§ DATA PROVIDED:
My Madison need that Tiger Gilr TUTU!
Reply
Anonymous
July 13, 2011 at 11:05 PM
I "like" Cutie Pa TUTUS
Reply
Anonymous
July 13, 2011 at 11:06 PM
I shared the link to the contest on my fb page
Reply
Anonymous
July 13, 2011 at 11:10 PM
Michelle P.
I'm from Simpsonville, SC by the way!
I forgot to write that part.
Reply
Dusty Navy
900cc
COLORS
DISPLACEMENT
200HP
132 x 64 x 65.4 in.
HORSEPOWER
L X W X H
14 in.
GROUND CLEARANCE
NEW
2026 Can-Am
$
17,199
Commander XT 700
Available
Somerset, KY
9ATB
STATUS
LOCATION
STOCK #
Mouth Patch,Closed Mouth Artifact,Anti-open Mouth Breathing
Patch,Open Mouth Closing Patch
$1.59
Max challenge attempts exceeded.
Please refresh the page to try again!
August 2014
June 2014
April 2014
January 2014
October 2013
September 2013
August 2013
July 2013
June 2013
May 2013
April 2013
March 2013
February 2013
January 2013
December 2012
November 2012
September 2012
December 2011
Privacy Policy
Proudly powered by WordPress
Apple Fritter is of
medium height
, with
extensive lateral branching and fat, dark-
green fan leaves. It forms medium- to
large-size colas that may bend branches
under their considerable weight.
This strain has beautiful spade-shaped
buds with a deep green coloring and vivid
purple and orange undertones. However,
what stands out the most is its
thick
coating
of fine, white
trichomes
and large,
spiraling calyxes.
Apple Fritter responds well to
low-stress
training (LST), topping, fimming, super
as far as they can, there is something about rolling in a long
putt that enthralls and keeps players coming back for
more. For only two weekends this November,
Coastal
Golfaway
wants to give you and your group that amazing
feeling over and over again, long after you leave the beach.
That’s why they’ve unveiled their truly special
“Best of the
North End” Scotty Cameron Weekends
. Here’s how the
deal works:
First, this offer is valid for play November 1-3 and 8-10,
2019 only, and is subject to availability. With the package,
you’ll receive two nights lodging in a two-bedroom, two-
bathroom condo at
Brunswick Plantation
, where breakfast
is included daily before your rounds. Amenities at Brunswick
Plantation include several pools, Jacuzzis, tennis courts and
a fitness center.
--
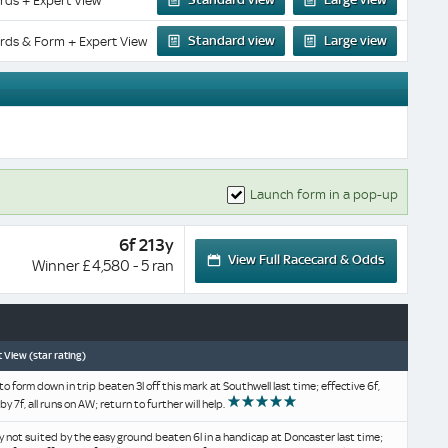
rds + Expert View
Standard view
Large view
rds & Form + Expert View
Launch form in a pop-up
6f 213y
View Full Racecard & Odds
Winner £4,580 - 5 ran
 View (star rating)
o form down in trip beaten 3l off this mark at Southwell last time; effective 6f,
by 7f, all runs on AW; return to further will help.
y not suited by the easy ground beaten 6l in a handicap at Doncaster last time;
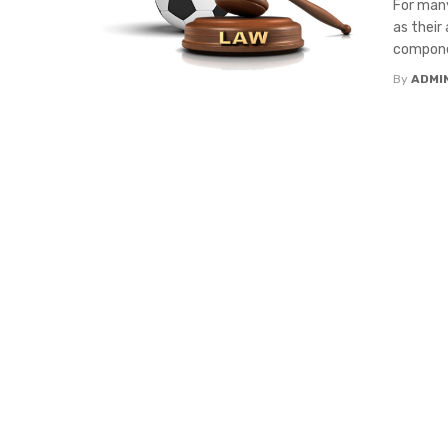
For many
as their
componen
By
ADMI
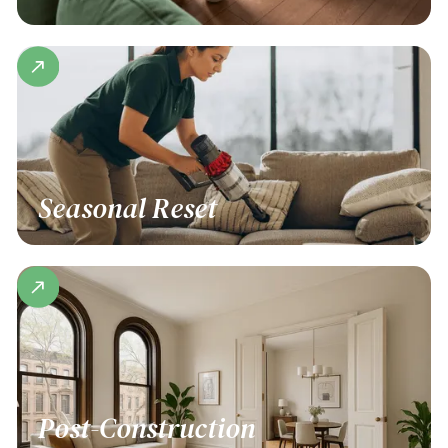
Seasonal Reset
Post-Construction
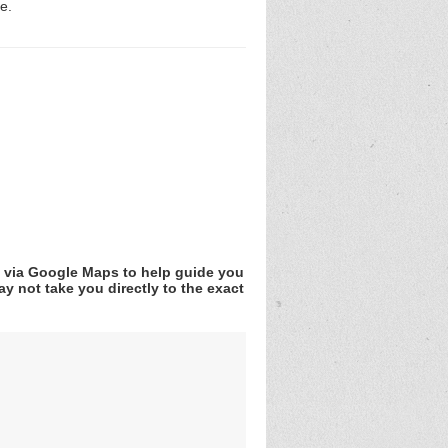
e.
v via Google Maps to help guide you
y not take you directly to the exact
* * *
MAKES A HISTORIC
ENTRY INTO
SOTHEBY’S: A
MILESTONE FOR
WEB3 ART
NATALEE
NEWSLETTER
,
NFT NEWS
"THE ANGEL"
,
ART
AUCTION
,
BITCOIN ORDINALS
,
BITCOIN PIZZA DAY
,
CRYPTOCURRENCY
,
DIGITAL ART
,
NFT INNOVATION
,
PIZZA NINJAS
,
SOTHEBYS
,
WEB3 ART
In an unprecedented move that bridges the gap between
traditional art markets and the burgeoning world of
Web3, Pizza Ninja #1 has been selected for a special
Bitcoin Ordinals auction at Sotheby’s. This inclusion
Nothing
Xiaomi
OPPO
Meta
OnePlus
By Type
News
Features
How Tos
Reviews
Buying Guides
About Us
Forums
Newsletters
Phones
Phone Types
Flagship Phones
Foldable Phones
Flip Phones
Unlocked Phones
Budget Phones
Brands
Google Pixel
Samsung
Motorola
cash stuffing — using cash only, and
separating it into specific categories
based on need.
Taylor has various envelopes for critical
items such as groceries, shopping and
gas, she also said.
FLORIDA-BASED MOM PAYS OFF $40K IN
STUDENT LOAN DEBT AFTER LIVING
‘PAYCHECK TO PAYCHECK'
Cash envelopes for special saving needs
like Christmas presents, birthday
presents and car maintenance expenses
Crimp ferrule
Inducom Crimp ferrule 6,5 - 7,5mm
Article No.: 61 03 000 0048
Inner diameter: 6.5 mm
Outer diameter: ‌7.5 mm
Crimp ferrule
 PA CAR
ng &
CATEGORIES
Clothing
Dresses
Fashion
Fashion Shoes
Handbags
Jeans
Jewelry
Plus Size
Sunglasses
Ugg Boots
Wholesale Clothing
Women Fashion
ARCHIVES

§ TASK OBJECTIVE:
Taking the records above, retype every line from the one with "extensive lateral branching" down to the one with "putt that enthralls", exactly and with nothing else.

§ WRITTEN ANSWER:
extensive lateral branching and fat, dark-
green fan leaves. It forms medium- to
large-size colas that may bend branches
under their considerable weight.
This strain has beautiful spade-shaped
buds with a deep green coloring and vivid
purple and orange undertones. However,
what stands out the most is its
thick
coating
of fine, white
trichomes
and large,
spiraling calyxes.
Apple Fritter responds well to
low-stress
training (LST), topping, fimming, super
as far as they can, there is something about rolling in a long
putt that enthralls and keeps players coming back for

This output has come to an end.